This repository contains configuration files to stand up a minimal monitoring stack on a Kubernetes cluster, as well as a number of sample queries you can test against your cluster. I tested these configurations and queries against the latest 1.12 stable release on GKE (1.12.5-gke.10 as of the time of writing).
This README assumes that you already have access to a Kubernetes cluster
running the 1.12 release. You can spin up a new cluster pretty quickly (it took
me about 10 minutes) using a free GKE trial. See the Google Cloud Platform
console and developer docs for how to do that; there are also docs
available for how to install the gcloud
command line client and kubectl
tool.
kube-state-metrics
is like a Prometheus adapter for your current
cluster state. It provides many useful metrics that can help you
understand your cluster's quality of service.
You can deploy the configurations provided by upstream directly
from the master branch. I tested using the 1.5.0 release of KSM. A copy of
the working 1.5.0 configurations is included in this repository for reference
under the kube-state-metrics/
folder.
# Apply KSM configurations to the cluster
kubectl apply -f kube-state-metrics/
# clusterrolebinding.rbac.authorization.k8s.io/kube-state-metrics created
# clusterrole.rbac.authorization.k8s.io/kube-state-metrics created
# deployment.apps/kube-state-metrics created
# rolebinding.rbac.authorization.k8s.io/kube-state-metrics created
# role.rbac.authorization.k8s.io/kube-state-metrics-resizer created
# serviceaccount/kube-state-metrics created
# service/kube-state-metrics created
# Start a proxy to verify metrics
kubectl proxy &
# Curl the KSM metrics endpoint via the API server proxy
curl http://localhost:8001/api/v1/namespaces/kube-system/services/kube-state-metrics:8080/proxy/metrics
# Output:
# # HELP kube_configmap_info Information about configmap.

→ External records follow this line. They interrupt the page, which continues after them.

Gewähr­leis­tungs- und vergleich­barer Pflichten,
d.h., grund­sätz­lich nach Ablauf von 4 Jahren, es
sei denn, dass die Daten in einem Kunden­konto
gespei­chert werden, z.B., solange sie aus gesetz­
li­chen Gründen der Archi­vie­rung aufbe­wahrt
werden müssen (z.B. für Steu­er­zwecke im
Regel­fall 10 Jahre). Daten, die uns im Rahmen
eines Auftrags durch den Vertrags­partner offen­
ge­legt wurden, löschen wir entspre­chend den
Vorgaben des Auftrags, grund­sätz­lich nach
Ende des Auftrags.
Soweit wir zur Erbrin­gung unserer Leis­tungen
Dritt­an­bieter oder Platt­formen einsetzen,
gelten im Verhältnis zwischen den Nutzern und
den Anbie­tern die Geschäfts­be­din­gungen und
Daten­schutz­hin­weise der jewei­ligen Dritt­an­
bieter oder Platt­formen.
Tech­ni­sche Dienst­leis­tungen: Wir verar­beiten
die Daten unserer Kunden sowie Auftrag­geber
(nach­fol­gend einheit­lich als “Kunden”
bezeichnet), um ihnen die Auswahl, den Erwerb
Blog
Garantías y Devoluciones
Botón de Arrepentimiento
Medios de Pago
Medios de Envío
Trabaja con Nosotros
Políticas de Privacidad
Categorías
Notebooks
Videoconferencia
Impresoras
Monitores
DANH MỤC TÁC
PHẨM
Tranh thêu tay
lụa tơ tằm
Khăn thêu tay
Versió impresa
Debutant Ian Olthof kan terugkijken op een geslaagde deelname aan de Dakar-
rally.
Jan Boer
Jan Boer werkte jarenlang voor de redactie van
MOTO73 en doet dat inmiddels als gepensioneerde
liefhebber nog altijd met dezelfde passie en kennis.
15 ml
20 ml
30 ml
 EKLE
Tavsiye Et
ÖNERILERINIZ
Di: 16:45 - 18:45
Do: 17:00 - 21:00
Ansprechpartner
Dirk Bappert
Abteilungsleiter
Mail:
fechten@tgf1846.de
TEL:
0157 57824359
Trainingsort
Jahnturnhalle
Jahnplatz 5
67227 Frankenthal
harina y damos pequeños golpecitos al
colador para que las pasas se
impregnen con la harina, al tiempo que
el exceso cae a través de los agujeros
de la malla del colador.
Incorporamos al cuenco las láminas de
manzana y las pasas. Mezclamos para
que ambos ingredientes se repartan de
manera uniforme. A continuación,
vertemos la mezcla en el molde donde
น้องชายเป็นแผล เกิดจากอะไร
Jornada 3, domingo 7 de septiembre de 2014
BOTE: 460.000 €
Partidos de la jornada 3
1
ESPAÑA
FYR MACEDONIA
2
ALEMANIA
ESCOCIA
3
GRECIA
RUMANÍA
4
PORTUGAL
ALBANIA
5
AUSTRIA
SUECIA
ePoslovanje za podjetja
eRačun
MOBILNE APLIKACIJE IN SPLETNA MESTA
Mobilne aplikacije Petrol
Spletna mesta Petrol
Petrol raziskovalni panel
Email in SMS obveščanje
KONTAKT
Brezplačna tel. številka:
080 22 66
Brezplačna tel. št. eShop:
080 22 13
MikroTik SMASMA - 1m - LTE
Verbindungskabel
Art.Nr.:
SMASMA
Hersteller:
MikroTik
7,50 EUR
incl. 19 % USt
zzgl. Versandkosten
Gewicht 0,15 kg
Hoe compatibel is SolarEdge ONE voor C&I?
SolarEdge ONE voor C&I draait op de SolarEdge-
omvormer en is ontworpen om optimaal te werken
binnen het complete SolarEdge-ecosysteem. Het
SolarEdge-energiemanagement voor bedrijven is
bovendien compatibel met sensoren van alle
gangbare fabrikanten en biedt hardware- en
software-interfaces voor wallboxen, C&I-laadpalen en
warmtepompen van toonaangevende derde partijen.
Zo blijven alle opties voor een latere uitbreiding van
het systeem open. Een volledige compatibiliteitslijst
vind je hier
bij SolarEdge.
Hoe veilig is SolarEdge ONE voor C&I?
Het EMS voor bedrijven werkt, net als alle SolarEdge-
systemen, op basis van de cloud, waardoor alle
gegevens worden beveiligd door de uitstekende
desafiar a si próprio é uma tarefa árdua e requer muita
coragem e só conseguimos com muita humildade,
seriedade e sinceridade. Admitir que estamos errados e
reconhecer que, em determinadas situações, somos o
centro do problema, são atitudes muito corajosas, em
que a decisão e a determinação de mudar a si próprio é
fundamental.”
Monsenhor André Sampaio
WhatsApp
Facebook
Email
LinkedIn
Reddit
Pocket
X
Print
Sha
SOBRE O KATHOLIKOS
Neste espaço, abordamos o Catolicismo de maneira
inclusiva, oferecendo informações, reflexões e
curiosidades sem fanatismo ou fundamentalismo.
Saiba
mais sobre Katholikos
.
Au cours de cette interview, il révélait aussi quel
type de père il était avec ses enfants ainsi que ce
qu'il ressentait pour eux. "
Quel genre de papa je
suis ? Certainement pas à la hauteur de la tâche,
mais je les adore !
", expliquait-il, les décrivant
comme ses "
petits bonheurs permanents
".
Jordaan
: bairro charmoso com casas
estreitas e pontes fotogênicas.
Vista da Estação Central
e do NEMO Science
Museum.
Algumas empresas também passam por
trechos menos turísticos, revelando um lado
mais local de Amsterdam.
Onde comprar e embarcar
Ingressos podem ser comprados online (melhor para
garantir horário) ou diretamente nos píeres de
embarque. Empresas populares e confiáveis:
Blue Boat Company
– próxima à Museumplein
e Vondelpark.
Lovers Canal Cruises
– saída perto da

# # TYPE kube_configmap_info gauge
# kube_configmap_info{namespace="kube-system",configmap="ingress-uid"} 1
# kube_configmap_info{namespace="kube-system",configmap="extension-apiserver-authentication"} 1
# ...
Prometheus is a time-series based monitoring system that scrapes metrics on an interval from instrumented jobs. Most Kubernetes components export metrics in Prometheus format by default.
While prometheus-operator
is a convenient way to
launch Prometheus in a Kubernetes cluster, it is quite complex. Here, I've
included some simple, minimal configuration files to launch a Prometheus
instance on our cluster. These are available in the prometheus/
folder in
this repo.
# Apply Prometheus configurations to the cluster
kubectl apply -f prometheus/
# serviceaccount/prometheus created
# clusterrole.rbac.authorization.k8s.io/prometheus created
# clusterrolebinding.rbac.authorization.k8s.io/prometheus created
# configmap/prom-server-config created
# service/prom-ss created
# service/prometheus-server created
# statefulset.apps/prom-ss created
# Port-forward the Prometheus service for web access
kubectl port-forward -n kube-system svc/prometheus-server 8080:80 &
# Forwarding from 127.0.0.1:8080 -> 9090
# Forwarding from [::1]:8080 -> 9090
Now you can visit the Prometheus web UI in your browser at http://127.0.0.1:8080/graph and try out some queries. Perhaps you could check if your API server is up: http://127.0.0.1:8080/graph?g0.range_input=1h&g0.expr=up%7Bjob%3D%22kubernetes-apiservers%22%7D&g0.tab=0
Here are a number of PromQL queries you can try out against your Prometheus instance. You can browse all available timeseries in the Prometheus graph UI by clicking on the dropdown list.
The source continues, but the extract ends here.